Total count data does not have uncertainty introduced by how a sample was chosen, but there is some variation that is introduced by random chance. For example, whether a low-birthweight infant is born in December of one year or January of the next year, is a matter of chance, but it could have a slight effect on the rate of low-birthweight births for that year.
Typically rarer events and community characteristics are more sensitive to these random fluctuations than more common events and community characteristics. For example, because the number of suicides in Forsyth County are much lower than the number of babies born at a low birth-weight, a fluctuation of one or two suicides a year due to random chance can have a bigger impact on the suicide rate than the random fluctuation of one or two low-birthweight births.

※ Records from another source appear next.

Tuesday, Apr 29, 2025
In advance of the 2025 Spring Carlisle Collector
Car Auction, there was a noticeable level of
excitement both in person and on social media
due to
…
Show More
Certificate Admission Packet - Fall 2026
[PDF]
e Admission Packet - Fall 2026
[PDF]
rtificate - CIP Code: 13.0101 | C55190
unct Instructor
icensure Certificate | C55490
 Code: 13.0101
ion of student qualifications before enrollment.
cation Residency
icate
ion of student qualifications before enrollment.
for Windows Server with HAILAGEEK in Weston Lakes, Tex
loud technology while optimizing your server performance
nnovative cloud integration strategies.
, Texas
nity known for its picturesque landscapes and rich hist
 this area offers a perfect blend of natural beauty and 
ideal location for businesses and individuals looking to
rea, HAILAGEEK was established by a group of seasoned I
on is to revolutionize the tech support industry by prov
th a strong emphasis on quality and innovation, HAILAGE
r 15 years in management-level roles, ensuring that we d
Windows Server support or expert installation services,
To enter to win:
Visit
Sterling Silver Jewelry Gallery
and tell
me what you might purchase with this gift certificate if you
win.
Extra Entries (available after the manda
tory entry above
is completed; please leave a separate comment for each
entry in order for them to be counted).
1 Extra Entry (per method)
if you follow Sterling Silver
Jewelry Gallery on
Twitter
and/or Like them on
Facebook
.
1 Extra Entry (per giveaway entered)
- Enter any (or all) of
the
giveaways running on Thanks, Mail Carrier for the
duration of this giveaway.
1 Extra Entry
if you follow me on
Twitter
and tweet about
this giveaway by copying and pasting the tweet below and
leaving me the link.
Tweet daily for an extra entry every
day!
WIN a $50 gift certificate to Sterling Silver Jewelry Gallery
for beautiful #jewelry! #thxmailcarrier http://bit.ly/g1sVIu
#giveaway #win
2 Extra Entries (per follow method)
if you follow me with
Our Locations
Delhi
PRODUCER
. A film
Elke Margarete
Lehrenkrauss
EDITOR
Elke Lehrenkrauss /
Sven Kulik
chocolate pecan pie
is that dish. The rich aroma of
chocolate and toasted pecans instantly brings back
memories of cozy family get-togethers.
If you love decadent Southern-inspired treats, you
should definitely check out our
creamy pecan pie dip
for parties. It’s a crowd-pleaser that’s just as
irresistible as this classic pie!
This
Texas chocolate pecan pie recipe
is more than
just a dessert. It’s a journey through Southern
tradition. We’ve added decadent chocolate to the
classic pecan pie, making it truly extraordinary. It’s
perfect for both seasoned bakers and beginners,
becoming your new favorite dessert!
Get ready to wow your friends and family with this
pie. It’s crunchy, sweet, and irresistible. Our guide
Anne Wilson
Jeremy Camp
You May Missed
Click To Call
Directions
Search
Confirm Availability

When using total count data, Forsyth Futures analysts calculate a 95% confidence interval for each statistic. This confidence interval for these statistics represents the estimated range of natural fluctuation around the statistic. For example, in 2014 Forsyth County had a low infant birthweight rate of 9.54% with a 95% confidence interval of 8.65%-10.44%. At face value, this appears to be a decrease from the 2013 rate of 10.39%, but since the 2013 rate falls within the confidence interval of the 2014 rate, analysts cannot be at least 95% sure that this difference is not due to random chance.
Margin of Error
The difference between the the estimate of the value of the measure and the upper and lower bounds of the confidence interval is called the margin of error, which Forsyth Futures also reports at the 95% confidence level.
When Forsyth Futures is making comparisons between communities or across years, it conducts statistical tests to make sure that analysts are at least 95% sure that the observed differences are a result of actual differences between the two measures, not a result of random chance or the sampling method used. Statisticians refer to these kinds of differences as statistically significant differences. This is why readers may notice that Forsyth Futures reports will refer to communities as having a similar measures even when the estimates for those measures appear different at face value. Forsyth Futures only identifies measures as different if there is a statistically significant difference between them at the 95% confidence level.

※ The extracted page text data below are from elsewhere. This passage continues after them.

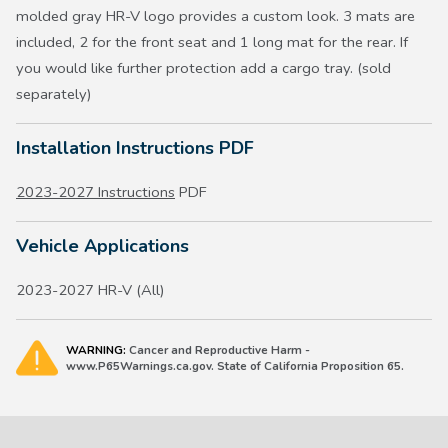
molded gray HR-V logo provides a custom look. 3 mats are
included, 2 for the front seat and 1 long mat for the rear. If
you would like further protection add a cargo tray. (sold
separately)
Installation Instructions PDF
2023-2027 Instructions
PDF
Vehicle Applications
2023-2027 HR-V (All)
WARNING:
Cancer and Reproductive Harm -
www.P65Warnings.ca.gov. State of California Proposition 65.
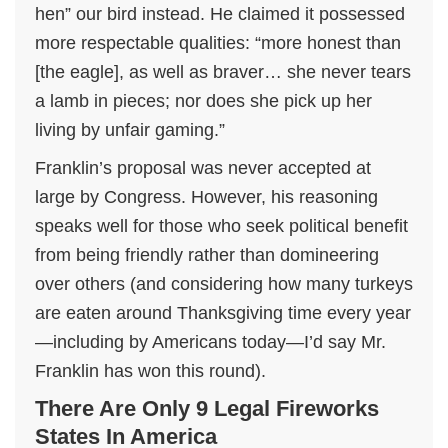
hen” our bird instead. He claimed it possessed
more respectable qualities: “more honest than
[the eagle], as well as braver… she never tears
a lamb in pieces; nor does she pick up her
living by unfair gaming.”
Franklin’s proposal was never accepted at
large by Congress. However, his reasoning
speaks well for those who seek political benefit
from being friendly rather than domineering
over others (and considering how many turkeys
are eaten around Thanksgiving time every year
—including by Americans today—I’d say Mr.
Franklin has won this round).
There Are Only 9 Legal Fireworks
States In America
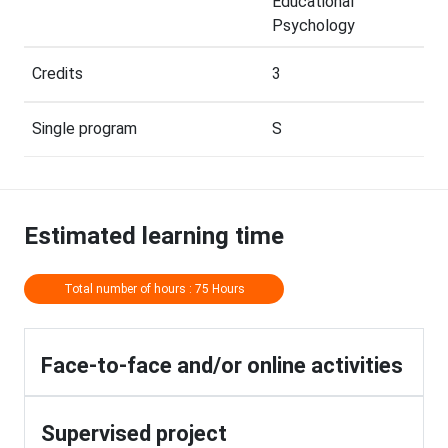
Educational
Psychology
Credits
3
Single program
S
Estimated learning time
Total number of hours : 75 Hours
Face-to-face and/or online activities
Supervised project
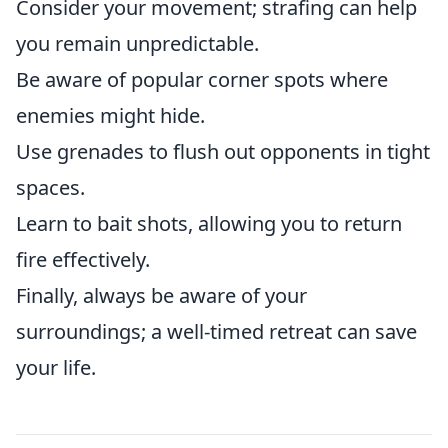
Consider your movement; strafing can help
you remain unpredictable.
Be aware of popular corner spots where
enemies might hide.
Use grenades to flush out opponents in tight
spaces.
Learn to bait shots, allowing you to return
fire effectively.
Finally, always be aware of your
surroundings; a well-timed retreat can save
your life.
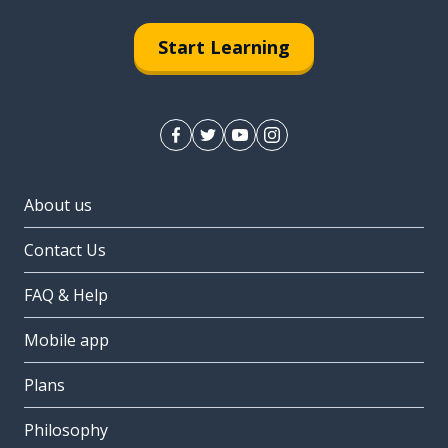
Start Learning
About us
Contact Us
FAQ & Help
Mobile app
Plans
Philosophy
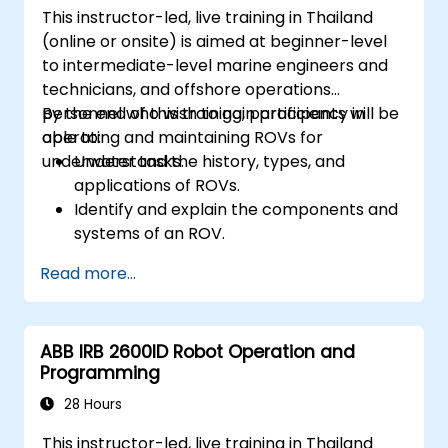
This instructor-led, live training in Thailand
(online or onsite) is aimed at beginner-level
to intermediate-level marine engineers and
technicians, and offshore operations
personnel who wish to gain proficiency in
By the end of this training, participants will be
operating and maintaining ROVs for
able to:
underwater tasks.
Understand the history, types, and
applications of ROVs.
Identify and explain the components and
systems of an ROV.
Navigate and communicate effectively
Read more...
with ROVs underwater.
Pilot ROVs with precision in various
underwater scenarios.
ABB IRB 2600ID Robot Operation and
Perform routine maintenance and
Programming
troubleshoot common issues.
Apply safety protocols during underwater
28 Hours
operations.
This instructor-led, live training in Thailand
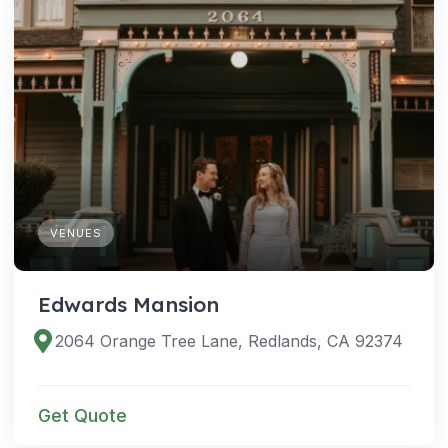
VENUES
Edwards Mansion
2064 Orange Tree Lane, Redlands, CA 92374
Get Quote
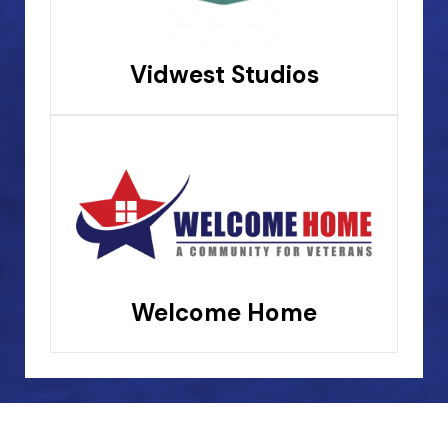
Vidwest Studios
Welcome Home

When users are analyzing datasets themselves, they can use the 95% confidence interval described above as a rough estimate of statistical significance. If the 95% confidence intervals for two measures do not overlap, then any difference between the measures is likely to be statistically significant. However, the differences can be statistically significant even if the confidence intervals overlap.
In reports, Forsyth Futures generally only calculates trends for indicators with with at least four years of data. Data is considered trending upwards or downwards if later years of data are consistently higher or lower than earlier years of data at a statistically significant level.
Major Urban Counties
When comparing to other communities, the Forsyth Futures reports typically compare Forsyth County to Durham, Guilford, Mecklenburg, and Wake counties because they are the four other heavily populated counties with mid- to large-sized cities in North Carolina.